They were wrong, of course, but practically all of this morning's national newspapers give pride of place to remembering the emotion associated with that narrow victory for the Left.

Communist L'Humanité uses the occasion of the anniversary to reflect on the troubled state of the current, contemporary Socialist Party, and on the lamentable mess that is French politics in general.

An opininion poll in Catholic La Croix points out that today's voters no longer believe in the possibility of dramatic social transformation, but they still regard politicians as the best hope for real change.

Right-wing Le Figaro also marks the anniversary of the socialist victory, but they choose to underline what the right-wing paper calls "the seven errors of François Mitterrand".

Le Figaro says the new president was bedevilled by the document known as "The 110 Propositions", a sort of road map for the socialist re-birth of France, but with an awful lot of nonsense added in by the Communist Party and with many proposals which Mitterrand would never have supported personally. Nationalisation, the reform of the public service, and education were key areas of conflict between the president, his far-left supporters, and his right-wing detractors.

Le Figaro also criticises Mitterrand's dictatorial style, a sharp contrast with his promises to break with what the president called "the Gaullist royal family".

He also had a troubled relationship with money, was fiercely loyal to his friends, dishonestly so, if we're to believe Le Figaro.

And he blindly hated the prime minister, Michel Rocard, in a way the right-wing paper considers unworthy of a president of the Republic.

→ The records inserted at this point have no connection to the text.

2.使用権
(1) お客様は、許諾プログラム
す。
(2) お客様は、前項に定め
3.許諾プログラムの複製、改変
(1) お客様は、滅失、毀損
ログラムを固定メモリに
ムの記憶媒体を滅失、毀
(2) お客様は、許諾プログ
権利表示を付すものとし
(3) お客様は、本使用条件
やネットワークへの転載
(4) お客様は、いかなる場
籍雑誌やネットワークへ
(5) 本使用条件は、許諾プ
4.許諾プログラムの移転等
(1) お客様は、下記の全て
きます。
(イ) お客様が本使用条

The Figaro editorial is scathing. They find the whole idea of a celebration out of place, suggesting that it's similar to asking voters in the United Kingdom to get excited about the 30th anniversary of Margaret Thatcher's arrival in Downing Street, or imagining that Americans would want to celebrate the memory of the arrival of Ronald Reagan in the White House.

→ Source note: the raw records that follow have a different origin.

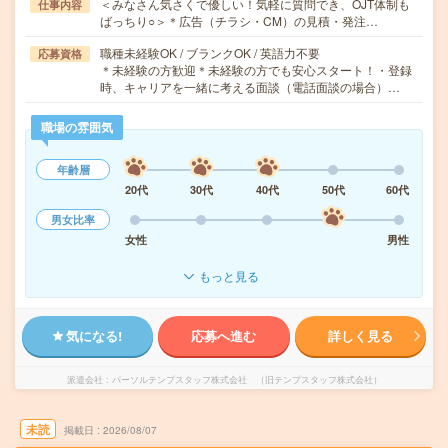
＜みなさん気さくで優しい！気軽に質問でき、OJT体制も
仕事内容
ばっちり○＞＊広告（チラシ・CM）の見積・発注…
職種未経験OK / ブランクOK / 英語力不要
応募資格
＊未経験の方歓迎＊未経験の方でも安心スタート！・登録
時、キャリアを一緒に考える面談（電話面談の場合）…
職場の雰囲気
年齢層
20代
30代
40代
50代
60代
男女比率
女性
男性
もっと見る
気になる!
応募へ進む
詳しく見る
派遣会社
パーソルテンプスタッフ株式会社 （旧テンプスタッフ株式会社）
未読
掲載日
2026/08/07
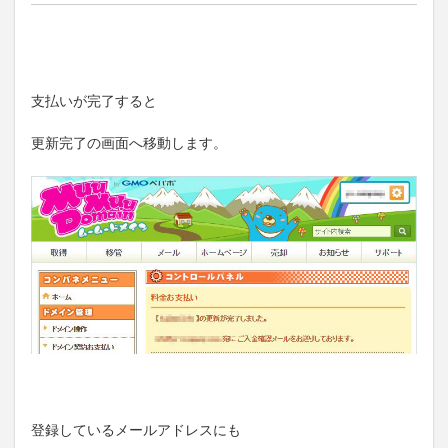
支払いが完了すると
更新完了の画面へ移動します。
登録しているメールアドレスにも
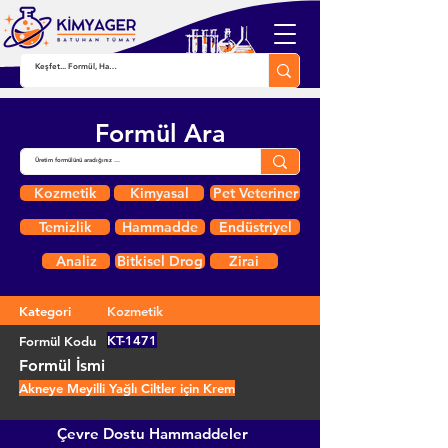
Formül Ara
Kozmetik
Kimyasal
Pet Veteriner
Temizlik
Hammadde
Endüstriyel
Analiz
Bitkisel Drog
Zirai
Kategori
Kozmetik
KT-1471
Formül Kodu
Formül İsmi
Akneye Meyilli Yağlı Ciltler için Krem
Çevre Dostu Hammaddeler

No, says the Figaro editorialist, it's the old left-wing tendency to glorify the heros of the past, even though the logic of the contemporary world must be forward-looking, driven by the future, happening now.

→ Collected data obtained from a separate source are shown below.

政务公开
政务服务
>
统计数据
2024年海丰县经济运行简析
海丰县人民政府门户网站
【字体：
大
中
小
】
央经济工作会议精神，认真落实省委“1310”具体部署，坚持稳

Dossier: Eurozone in crisis

Greece is back on the front page of business daily, Les Echos, and the news is not good.

The ratings agency, Standard & Poor's, has reduced the Athens credit rating for the fourth time in twelve months, suggesting that the country is, once again, on the brink of bankruptcy.

The main story in Les Echos looks at green energy, in other words, sources of power which don't pollute the atmosphere or poison the neighbours.

Apparently, the globe could be getting nearly 80 per cent of its energy from ecologically acceptable sources by the year 2050, but only if a massive investment campaign is started now.

The electricity sector alone would need to see 3,556 billion euros invested over the next decade if that most optimistic vision of 80 per cent of clean energy is to have any chance of becoming a reality. If it did, greenhouse gas emissions would be cut by one third over the next 40 years.